On taking creative ownership of the "Preacher" mythos, even though they didn't create the original material:
Goldberg: We don't even let people say Garth's name anymore [Laughs].
Rogen: I cancelled his flight last night. I think to some degree, we've started -- in this season, especially a little bit more -- to take ownership over the show. What's weird, as you said, and through that, it is kind of taking the shape of the comic book a little bit more. And Garth is very involved, and reads everything, and sees everything. That puts us at ease in a large way, because we know that he condones it, and likes it.

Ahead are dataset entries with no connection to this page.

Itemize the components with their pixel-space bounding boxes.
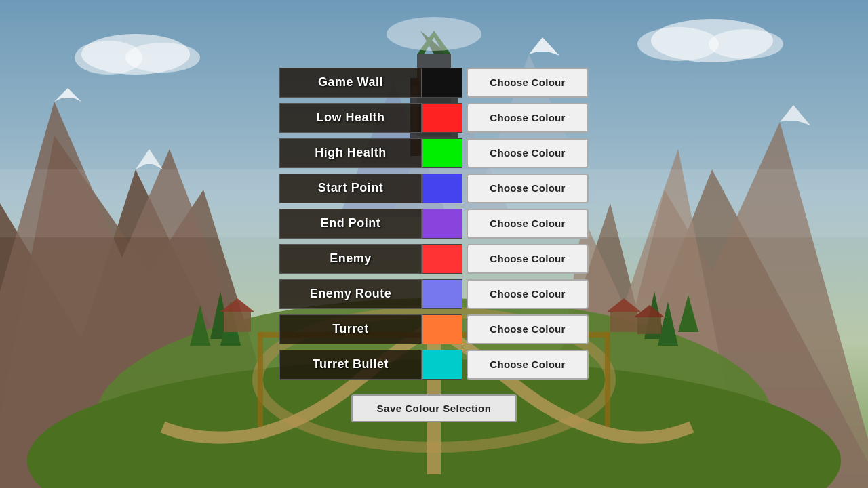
row-game-wall: Game WallChoose Colour <box>279 66 589 99</box>
choose-colour-button-turret-bullet[interactable]: Choose Colour <box>467 350 589 380</box>
label-high-health: High Health <box>279 138 422 168</box>
choose-colour-button-turret[interactable]: Choose Colour <box>467 314 589 344</box>
choose-colour-button-game-wall[interactable]: Choose Colour <box>467 68 589 98</box>
label-game-wall: Game Wall <box>279 68 422 98</box>
row-high-health: High HealthChoose Colour <box>279 137 589 169</box>
row-turret-bullet: Turret BulletChoose Colour <box>279 348 589 381</box>
choose-colour-button-low-health[interactable]: Choose Colour <box>467 103 589 133</box>
choose-colour-button-enemy-route[interactable]: Choose Colour <box>467 279 589 309</box>
swatch-enemy-route[interactable] <box>422 279 462 309</box>
swatch-game-wall[interactable] <box>422 68 462 98</box>
swatch-enemy[interactable] <box>422 244 462 274</box>
label-enemy-route: Enemy Route <box>279 279 422 309</box>
label-enemy: Enemy <box>279 244 422 274</box>
choose-colour-button-start-point[interactable]: Choose Colour <box>467 174 589 203</box>
colour-settings-panel: Game WallChoose ColourLow HealthChoose C… <box>279 66 589 381</box>
swatch-turret[interactable] <box>422 314 462 344</box>
save-button[interactable]: Save Colour Selection <box>351 394 517 422</box>
row-end-point: End PointChoose Colour <box>279 207 589 240</box>
choose-colour-button-high-health[interactable]: Choose Colour <box>467 138 589 168</box>
choose-colour-button-enemy[interactable]: Choose Colour <box>467 244 589 274</box>
swatch-end-point[interactable] <box>422 209 462 239</box>
label-start-point: Start Point <box>279 174 422 203</box>
label-turret: Turret <box>279 314 422 344</box>
label-end-point: End Point <box>279 209 422 239</box>
choose-colour-button-end-point[interactable]: Choose Colour <box>467 209 589 239</box>
swatch-turret-bullet[interactable] <box>422 350 462 380</box>
swatch-start-point[interactable] <box>422 174 462 203</box>
swatch-low-health[interactable] <box>422 103 462 133</box>
swatch-high-health[interactable] <box>422 138 462 168</box>
row-start-point: Start PointChoose Colour <box>279 172 589 205</box>
label-turret-bullet: Turret Bullet <box>279 350 422 380</box>
label-low-health: Low Health <box>279 103 422 133</box>
row-enemy-route: Enemy RouteChoose Colour <box>279 278 589 310</box>
row-turret: TurretChoose Colour <box>279 313 589 346</box>
row-enemy: EnemyChoose Colour <box>279 243 589 275</box>
row-low-health: Low HealthChoose Colour <box>279 102 589 134</box>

He's encouraged us to kind of go crazy and take big swings. He's expressed that he really likes the parts of the show where we do that. Yeah, I think stylistically especially, me and Evan have become to feel like we, as far as the show goes, are trying to help usher it in the right directions. Sam [Catlin] really runs the writing of the show, and we share opinions, and we talk to him a lot, especially at the beginning, just, again, to kind of talk about the big ideas. But as far as the dialogue, and the specific scenes, he's very much the custodian of that.
Comic-Con last year was the first time we spent a couple days with Garth, basically. It was great. He really seemed to like the show, and I think was, as Garth was, in shock that it was happening, and seemed very happy it was happening. And it's very sad. I feel lucky that we got to spend a little bit of time with him.